James "Sugar Boy" Crawford, Jr. (October 12, 1934 – September 15, 2012) was an American R&B musician based in New Orleans. He was the author of "Jock-A-Mo" (1954), which was later rerecorded as "Iko Iko" by the Dixie Cups, and became a huge hit. The song was recorded by many other artists, including Dr. John, Belle Stars, the Grateful Dead, Cyndi Lauper, and (as "Geto Boys") by Glass Candy.

==Life and career==
Starting out on trombone, Crawford formed a band, which a local DJ, Doctor Daddy-O, named the Chapaka Shawee (Creole for "We Aren't Raccoons"), the title of an instrumental that they played. Crawford recalled, "During high school we had a little band, nothing real organized at first. I was back playing piano... The other fellows in the band were Edgar "Big Boy" Myles, Warren Myles, Nolan Blackwell, Irving "Cat" Banister, and Alfred Bernard- just a bunch of youngsters having fun." The group was signed by Chess Records president Leonard Chess and was renamed Sugar Boy and his Cane Cutters.

His song "Jock-A-Mo" became a standard at the New Orleans Mardi Gras, but Crawford disappeared from public view. In a 2002 interview for Offbeat magazine, he described how his career came to an abrupt halt in 1963, after a severe beating at the hands of state troopers incapacitated him for two years, forcing him to leave the music industry.
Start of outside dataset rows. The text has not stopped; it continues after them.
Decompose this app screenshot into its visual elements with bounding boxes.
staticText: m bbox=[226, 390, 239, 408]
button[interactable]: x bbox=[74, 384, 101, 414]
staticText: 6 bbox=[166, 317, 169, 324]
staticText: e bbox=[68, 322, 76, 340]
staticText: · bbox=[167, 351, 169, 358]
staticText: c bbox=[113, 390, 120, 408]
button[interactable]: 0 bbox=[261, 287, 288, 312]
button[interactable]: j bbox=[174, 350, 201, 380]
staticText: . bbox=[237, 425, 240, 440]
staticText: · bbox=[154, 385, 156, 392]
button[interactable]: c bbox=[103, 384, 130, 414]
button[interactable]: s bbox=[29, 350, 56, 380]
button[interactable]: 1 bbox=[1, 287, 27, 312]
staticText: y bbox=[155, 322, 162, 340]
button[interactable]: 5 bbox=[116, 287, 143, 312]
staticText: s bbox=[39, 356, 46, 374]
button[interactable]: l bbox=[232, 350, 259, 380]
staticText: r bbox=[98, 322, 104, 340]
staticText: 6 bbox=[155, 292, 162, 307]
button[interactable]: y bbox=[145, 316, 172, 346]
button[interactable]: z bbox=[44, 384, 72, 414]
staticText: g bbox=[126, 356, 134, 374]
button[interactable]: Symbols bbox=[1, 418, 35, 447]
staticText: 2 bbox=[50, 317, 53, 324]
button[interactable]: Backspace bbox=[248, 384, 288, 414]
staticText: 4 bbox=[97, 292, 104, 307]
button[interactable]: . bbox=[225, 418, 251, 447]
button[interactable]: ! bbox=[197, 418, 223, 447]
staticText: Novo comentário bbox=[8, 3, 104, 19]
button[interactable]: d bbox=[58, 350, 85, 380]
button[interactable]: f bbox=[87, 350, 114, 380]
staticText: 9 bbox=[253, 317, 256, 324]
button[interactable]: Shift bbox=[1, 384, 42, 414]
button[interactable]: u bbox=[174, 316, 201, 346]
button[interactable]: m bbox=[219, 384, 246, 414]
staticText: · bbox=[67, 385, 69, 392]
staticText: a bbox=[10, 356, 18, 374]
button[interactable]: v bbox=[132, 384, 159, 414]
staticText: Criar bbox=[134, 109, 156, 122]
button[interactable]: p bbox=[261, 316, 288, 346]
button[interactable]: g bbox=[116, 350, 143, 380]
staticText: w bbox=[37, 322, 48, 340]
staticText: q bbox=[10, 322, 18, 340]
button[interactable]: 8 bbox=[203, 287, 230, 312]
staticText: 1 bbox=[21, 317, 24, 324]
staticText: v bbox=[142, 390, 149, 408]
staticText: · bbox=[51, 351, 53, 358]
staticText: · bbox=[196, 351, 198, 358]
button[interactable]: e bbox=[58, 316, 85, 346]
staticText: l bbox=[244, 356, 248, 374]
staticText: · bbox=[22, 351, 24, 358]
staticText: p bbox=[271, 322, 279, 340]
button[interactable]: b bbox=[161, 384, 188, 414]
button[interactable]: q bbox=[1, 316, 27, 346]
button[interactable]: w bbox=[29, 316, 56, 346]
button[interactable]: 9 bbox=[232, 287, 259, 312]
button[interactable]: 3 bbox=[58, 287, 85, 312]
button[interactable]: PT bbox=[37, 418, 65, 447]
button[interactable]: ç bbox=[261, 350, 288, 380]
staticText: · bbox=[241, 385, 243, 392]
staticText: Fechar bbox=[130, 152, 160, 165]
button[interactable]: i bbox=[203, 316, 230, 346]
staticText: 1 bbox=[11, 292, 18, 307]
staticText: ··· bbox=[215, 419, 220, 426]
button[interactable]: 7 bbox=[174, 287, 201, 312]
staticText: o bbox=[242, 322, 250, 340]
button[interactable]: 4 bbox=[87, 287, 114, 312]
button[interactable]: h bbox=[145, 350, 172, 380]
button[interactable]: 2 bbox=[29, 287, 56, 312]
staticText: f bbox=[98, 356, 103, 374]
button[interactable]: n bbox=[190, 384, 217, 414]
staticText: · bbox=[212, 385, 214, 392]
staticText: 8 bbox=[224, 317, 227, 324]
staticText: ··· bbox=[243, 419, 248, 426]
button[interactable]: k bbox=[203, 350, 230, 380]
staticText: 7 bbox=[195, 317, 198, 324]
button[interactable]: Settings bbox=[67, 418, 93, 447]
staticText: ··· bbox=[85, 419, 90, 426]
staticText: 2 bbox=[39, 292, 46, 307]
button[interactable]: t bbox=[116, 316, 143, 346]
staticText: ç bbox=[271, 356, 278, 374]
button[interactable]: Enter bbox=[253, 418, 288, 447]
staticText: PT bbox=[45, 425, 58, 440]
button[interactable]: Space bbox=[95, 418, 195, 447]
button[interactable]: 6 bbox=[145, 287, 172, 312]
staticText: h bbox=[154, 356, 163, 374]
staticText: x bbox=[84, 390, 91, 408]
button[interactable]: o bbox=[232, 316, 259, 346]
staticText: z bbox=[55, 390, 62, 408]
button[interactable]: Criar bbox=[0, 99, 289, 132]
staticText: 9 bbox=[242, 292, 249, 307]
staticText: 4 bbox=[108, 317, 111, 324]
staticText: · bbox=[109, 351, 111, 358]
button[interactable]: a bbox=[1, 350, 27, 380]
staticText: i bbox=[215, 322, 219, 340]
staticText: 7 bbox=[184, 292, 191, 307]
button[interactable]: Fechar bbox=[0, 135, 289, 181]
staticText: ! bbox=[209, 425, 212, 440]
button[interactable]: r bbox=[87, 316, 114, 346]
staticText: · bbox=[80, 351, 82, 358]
In 1969, he decided to sing only in church. In 2012, he made a guest appearance singing gospel in an episode of the HBO series Treme. He died one month before the episode aired. James "Sugar Boy" Crawford was also Inducted into The Louisiana Music Hall Of Fame.

Crawford appeared on the 1995 album Let Them Talk, by Davell Crawford, his grandson. He made some stage appearances with Davell, including one at the New Orleans Jazz & Heritage Festival in 1996 and at the seventh annual Ponderosa Stomp in April 2008.

Among the artists Crawford recorded with was Snooks Eaglin.

Crawford died after a brief illness in a hospice in 2012, aged 77.